▸ **Data supplied**
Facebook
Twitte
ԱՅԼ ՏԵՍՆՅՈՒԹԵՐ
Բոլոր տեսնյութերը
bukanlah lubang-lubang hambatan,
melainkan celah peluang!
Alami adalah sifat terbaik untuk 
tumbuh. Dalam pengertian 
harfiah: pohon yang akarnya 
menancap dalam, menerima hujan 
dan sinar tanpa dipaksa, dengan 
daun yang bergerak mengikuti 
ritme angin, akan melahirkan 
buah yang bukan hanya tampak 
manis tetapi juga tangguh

---

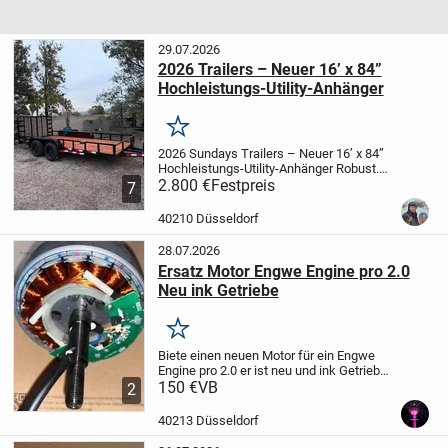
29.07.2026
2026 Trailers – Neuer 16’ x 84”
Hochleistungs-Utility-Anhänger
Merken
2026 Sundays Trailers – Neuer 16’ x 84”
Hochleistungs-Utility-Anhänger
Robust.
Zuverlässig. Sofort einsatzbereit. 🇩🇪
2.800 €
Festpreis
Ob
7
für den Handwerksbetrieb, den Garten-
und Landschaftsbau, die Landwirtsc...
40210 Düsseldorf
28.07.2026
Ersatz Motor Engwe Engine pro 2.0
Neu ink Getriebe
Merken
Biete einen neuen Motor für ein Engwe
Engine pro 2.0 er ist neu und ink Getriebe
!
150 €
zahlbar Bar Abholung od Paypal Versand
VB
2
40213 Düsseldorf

▸ **About this task**
Filter the entries above down to the lines that contain the word "yang".

▸ **Response below**
harfiah: pohon yang akarnya 
daun yang bergerak mengikuti 
buah yang bukan hanya tampak 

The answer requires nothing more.